▸ WHAT IS REQUIRED:
Every line with "Module" in it must be copied from the data.

AVAILABLE DATA section start

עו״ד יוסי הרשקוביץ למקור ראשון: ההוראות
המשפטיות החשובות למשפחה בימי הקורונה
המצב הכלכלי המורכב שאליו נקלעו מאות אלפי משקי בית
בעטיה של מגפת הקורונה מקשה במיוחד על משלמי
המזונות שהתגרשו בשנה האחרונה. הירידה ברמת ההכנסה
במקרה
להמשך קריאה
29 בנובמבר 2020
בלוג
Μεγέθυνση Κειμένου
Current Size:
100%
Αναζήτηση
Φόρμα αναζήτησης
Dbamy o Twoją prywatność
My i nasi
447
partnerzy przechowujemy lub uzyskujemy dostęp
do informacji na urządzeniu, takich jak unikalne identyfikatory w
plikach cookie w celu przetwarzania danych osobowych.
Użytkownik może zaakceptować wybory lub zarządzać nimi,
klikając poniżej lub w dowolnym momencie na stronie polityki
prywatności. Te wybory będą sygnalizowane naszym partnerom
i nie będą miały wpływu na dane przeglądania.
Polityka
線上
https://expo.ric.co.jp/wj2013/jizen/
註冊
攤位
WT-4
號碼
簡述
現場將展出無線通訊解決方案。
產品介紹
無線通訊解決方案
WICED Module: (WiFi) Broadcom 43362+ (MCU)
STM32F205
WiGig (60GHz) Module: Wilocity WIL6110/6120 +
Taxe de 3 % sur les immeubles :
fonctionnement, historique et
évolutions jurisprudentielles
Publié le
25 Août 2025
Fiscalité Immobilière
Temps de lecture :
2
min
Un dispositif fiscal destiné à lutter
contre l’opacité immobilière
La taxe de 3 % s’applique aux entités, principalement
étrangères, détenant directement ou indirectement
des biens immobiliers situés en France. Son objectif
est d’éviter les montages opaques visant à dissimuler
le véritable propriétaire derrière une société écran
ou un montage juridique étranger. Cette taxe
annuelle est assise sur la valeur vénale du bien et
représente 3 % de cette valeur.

AVAILABLE DATA section end

▸ RESULT OF THE TASK:
WICED Module: (WiFi) Broadcom 43362+ (MCU)
WiGig (60GHz) Module: Wilocity WIL6110/6120 +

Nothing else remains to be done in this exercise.